Disclaimer: I have looked through this
question and this question
but they both got derailed by small
details and general
optimization-is-unnecessary concerns.
I really need all the performance I
can get in my current app, which is
receiving-processing-spewing MIDI data
in realtime. Also it needs to scale up
as well as possible.
I am comparing array performance on a high number of reads for small lists to ArrayList and also to just having the variables in hand. I’m finding that an array beats ArrayList by a factor of 2.5 and even beats just having the object references.
What I would like to know is:
- Is my benchmark okay? I have switched the order of the tests and number of runs with no change. I’ve also used milliseconds instead of nanoseconds to no avail.
- Should I be specifying any Java options to minimize this difference?
- If this difference is real, in this case shouldn’t I prefer
Test[]toArrayList<Test>in this situation and put in the code necessary to convert them? Obviously I’m reading a lot more than writing.
JVM is Java 1.6.0_17 on OSX and it is definitely running in Hotspot mode.
public class ArraysVsLists {
static int RUNS = 100000;
public static void main(String[] args) {
long t1;
long t2;
Test test1 = new Test();
test1.thing = (int)Math.round(100*Math.random());
Test test2 = new Test();
test2.thing = (int)Math.round(100*Math.random());
t1 = System.nanoTime();
for (int i=0; i<RUNS; i++) {
test1.changeThing(i);
test2.changeThing(i);
}
t2 = System.nanoTime();
System.out.println((t2-t1) + " How long NO collection");
ArrayList<Test> list = new ArrayList<Test>(1);
list.add(test1);
list.add(test2);
// tried this too: helps a tiny tiny bit
list.trimToSize();
t1= System.nanoTime();
for (int i=0; i<RUNS; i++) {
for (Test eachTest : list) {
eachTest.changeThing(i);
}
}
t2 = System.nanoTime();
System.out.println((t2-t1) + " How long collection");
Test[] array = new Test[2];
list.toArray(array);
t1= System.nanoTime();
for (int i=0; i<RUNS; i++) {
for (Test test : array) {
test.changeThing(i);
}
}
t2 = System.nanoTime();
System.out.println((t2-t1) + " How long array ");
}
}
class Test {
int thing;
int thing2;
public void changeThing(int addThis) {
thing2 = addThis + thing;
}
}
Microbenchmarks are very, very hard to get right on a platform like Java. You definitely have to extract the code to be benchmarked into separate methods, run them a few thousand times as warmup and then measure. I’ve done that (code below) and the result is that direct access through references is then three times as fast as through an array, but the collection is still slower by a factor of 2.
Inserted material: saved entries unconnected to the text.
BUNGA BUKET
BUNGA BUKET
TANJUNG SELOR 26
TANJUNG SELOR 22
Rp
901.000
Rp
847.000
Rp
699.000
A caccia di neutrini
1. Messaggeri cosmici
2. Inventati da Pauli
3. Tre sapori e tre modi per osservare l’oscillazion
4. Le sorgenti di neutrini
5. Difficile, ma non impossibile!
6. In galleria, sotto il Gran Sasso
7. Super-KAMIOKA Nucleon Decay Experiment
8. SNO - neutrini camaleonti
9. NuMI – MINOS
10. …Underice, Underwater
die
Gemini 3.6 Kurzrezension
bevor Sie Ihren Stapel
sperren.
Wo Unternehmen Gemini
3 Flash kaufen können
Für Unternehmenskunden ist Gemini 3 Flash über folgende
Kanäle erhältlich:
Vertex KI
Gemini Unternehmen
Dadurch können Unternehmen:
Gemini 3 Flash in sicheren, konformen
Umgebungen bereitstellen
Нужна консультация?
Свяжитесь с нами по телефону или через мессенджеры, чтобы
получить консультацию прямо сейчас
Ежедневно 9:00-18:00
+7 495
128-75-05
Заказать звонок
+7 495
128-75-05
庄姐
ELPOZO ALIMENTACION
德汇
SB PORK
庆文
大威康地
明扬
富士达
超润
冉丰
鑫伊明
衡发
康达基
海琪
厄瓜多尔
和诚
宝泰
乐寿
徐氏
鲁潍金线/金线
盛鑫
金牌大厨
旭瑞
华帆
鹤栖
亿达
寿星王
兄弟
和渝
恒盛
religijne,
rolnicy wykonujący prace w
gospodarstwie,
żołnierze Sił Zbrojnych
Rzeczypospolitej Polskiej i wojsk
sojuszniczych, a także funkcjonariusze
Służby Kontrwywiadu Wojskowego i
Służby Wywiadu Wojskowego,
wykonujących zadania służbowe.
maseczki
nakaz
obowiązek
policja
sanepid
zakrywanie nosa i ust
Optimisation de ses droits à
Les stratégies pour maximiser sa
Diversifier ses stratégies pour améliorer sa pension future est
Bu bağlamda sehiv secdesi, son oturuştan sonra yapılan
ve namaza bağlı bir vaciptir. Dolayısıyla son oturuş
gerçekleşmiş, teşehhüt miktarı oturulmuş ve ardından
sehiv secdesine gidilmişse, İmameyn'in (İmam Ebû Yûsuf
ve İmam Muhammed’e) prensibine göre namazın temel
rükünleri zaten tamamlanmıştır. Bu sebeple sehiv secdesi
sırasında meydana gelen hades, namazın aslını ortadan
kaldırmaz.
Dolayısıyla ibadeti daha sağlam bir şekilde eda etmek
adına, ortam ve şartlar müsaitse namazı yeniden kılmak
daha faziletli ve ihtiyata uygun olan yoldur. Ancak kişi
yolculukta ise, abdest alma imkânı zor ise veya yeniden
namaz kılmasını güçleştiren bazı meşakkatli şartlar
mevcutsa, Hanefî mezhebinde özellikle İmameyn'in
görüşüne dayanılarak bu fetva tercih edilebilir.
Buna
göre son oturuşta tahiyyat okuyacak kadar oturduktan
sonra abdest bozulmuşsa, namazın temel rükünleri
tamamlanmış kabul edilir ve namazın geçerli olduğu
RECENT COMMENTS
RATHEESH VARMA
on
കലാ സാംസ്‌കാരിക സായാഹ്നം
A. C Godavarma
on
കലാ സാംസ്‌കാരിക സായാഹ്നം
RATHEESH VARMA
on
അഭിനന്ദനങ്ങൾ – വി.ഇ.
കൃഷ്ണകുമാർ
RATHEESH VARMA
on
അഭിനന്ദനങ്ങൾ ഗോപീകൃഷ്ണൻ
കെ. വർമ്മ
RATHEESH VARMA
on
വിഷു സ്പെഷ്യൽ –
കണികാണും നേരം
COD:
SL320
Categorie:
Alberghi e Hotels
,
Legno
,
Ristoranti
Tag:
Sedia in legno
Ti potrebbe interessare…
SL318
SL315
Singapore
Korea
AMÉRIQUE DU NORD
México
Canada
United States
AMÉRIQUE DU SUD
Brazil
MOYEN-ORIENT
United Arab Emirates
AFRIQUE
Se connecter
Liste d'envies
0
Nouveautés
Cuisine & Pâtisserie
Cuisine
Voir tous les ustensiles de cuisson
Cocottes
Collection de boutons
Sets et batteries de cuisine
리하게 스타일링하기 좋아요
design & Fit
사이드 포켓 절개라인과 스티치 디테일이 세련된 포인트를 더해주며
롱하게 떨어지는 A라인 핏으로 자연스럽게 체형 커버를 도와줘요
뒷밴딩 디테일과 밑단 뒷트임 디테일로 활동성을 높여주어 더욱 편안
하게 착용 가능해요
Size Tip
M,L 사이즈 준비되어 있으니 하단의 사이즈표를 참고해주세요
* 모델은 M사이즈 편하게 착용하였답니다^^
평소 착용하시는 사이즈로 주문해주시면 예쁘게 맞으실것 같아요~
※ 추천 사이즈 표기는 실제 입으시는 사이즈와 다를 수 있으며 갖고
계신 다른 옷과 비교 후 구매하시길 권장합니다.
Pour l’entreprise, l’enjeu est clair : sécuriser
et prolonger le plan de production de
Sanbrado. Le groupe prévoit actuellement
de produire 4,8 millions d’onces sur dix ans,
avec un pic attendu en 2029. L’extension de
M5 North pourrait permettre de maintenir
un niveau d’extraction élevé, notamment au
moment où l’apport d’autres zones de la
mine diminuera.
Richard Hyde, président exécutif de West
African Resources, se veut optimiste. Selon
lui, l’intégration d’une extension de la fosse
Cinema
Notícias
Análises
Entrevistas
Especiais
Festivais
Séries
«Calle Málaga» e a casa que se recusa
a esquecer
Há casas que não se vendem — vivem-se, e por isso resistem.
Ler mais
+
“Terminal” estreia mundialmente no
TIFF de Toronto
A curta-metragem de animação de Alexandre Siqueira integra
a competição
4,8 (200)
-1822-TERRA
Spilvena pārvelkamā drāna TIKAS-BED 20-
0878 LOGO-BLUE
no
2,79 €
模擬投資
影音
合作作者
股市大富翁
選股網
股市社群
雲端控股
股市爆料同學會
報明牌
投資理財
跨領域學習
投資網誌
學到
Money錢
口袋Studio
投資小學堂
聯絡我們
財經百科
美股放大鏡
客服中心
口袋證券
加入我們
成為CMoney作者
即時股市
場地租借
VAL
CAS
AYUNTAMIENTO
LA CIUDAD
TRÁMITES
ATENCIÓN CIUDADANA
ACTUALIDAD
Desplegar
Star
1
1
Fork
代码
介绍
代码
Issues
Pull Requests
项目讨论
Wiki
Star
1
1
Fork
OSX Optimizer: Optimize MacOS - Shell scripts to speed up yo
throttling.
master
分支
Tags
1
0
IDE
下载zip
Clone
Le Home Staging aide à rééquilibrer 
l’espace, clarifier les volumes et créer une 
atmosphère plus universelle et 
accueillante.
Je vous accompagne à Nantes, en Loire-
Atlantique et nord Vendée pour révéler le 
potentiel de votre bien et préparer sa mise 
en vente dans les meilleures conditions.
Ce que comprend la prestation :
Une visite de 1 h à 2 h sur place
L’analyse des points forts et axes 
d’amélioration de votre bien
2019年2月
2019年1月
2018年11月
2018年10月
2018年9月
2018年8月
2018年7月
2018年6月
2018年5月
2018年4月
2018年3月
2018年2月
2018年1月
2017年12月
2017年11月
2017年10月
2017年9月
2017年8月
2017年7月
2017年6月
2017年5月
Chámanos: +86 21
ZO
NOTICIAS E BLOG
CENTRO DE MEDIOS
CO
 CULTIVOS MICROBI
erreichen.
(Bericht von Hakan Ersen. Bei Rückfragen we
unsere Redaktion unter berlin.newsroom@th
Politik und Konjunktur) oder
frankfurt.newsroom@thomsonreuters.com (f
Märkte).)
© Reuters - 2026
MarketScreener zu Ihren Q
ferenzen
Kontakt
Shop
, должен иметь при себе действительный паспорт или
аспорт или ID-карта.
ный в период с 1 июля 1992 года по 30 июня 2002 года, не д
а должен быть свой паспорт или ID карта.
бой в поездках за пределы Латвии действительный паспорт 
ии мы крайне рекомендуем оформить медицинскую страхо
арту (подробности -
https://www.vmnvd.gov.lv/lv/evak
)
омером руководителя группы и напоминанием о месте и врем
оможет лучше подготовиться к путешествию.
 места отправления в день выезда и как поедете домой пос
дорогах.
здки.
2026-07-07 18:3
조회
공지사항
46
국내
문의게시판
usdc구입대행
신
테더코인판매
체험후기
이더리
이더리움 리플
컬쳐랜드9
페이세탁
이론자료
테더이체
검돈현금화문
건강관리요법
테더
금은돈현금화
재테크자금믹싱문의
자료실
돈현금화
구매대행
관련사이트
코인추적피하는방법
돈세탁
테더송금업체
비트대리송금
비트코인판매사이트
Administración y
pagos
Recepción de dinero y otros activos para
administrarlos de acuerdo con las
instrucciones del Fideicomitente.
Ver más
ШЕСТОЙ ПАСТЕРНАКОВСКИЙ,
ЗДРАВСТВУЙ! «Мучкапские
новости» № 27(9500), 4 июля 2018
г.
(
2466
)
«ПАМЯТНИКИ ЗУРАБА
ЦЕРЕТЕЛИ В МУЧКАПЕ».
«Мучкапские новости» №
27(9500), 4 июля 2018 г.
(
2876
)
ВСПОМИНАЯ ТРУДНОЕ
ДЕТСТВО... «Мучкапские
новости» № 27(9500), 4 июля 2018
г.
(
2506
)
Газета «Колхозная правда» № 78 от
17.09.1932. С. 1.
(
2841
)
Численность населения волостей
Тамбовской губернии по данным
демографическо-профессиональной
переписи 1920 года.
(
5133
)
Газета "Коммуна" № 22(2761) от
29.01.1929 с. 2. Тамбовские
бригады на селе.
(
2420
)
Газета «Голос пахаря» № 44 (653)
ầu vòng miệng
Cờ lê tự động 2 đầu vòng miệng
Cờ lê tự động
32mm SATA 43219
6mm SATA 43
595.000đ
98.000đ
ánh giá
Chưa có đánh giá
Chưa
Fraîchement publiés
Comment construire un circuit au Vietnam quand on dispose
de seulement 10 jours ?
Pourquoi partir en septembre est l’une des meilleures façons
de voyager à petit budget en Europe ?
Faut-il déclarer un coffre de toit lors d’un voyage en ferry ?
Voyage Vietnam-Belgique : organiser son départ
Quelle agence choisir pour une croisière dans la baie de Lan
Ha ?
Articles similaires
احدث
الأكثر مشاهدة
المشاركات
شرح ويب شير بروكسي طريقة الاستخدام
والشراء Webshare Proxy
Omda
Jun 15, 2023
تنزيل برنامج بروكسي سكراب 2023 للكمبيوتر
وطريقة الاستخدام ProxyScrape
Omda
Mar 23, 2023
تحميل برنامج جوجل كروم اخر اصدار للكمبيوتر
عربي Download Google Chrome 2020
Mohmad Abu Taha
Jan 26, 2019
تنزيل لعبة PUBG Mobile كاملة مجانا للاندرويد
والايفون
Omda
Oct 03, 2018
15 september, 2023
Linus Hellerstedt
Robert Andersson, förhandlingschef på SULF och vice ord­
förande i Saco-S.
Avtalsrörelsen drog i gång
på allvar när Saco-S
These numbers are based on the JVM options
-server -XX:+DoEscapeAnalysis. Without-server, using the collection is drastically slower (but strangely, direct and array access are quite a bit faster, indicating that there is something weird going on).-XX:+DoEscapeAnalysisyields another 30% speedup for the collection, but it’s very much questionabled whether it will work as well for your actual production code.Overall my conclusion would be: forget about microbenchmarks, they can too easily be misleading. Measure as close to production code as you can without having to rewrite your entire application.